**WORK ORDER**
Look through the records below for the line holding "en Ipernity ne". Write it out exactly, with each following line through the line holding "majuskloj egalas. Esperantaj".

**MATERIAL FOR THIS EXERCISE**
********************

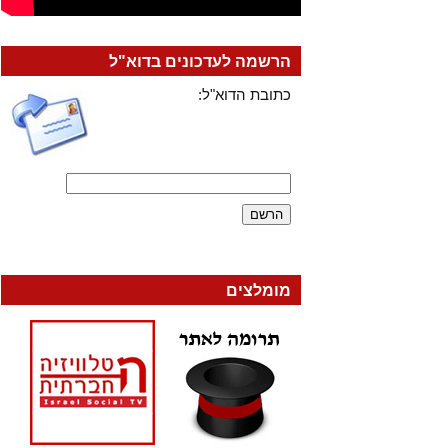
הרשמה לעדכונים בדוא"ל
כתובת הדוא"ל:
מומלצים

********************

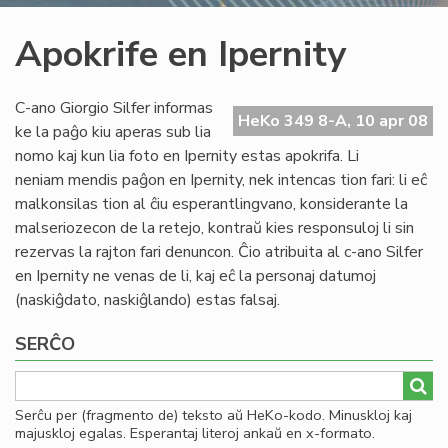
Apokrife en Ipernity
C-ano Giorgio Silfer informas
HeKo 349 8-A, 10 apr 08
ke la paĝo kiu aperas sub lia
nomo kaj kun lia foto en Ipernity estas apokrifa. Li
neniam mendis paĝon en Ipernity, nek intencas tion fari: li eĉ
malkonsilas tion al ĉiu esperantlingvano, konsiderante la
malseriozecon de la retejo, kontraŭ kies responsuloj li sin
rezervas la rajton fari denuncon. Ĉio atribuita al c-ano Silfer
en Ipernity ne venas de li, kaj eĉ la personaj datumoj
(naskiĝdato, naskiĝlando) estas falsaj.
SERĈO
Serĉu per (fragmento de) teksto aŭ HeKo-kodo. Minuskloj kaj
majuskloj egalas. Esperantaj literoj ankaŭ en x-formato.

********************

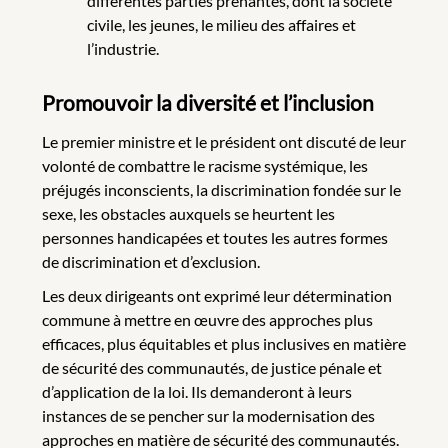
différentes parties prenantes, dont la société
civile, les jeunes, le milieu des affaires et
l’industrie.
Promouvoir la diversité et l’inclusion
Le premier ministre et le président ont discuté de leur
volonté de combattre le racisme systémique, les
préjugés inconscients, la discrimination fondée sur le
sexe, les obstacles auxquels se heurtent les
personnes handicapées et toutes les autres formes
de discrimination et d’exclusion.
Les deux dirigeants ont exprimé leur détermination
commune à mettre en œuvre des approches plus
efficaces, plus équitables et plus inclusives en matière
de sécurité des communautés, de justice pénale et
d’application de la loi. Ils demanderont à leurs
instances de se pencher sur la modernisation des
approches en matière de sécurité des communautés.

********************

**YOUR SOLUTION**
en Ipernity ne venas de li, kaj eĉ la personaj datumoj
(naskiĝdato, naskiĝlando) estas falsaj.
SERĈO
Serĉu per (fragmento de) teksto aŭ HeKo-kodo. Minuskloj kaj
majuskloj egalas. Esperantaj literoj ankaŭ en x-formato.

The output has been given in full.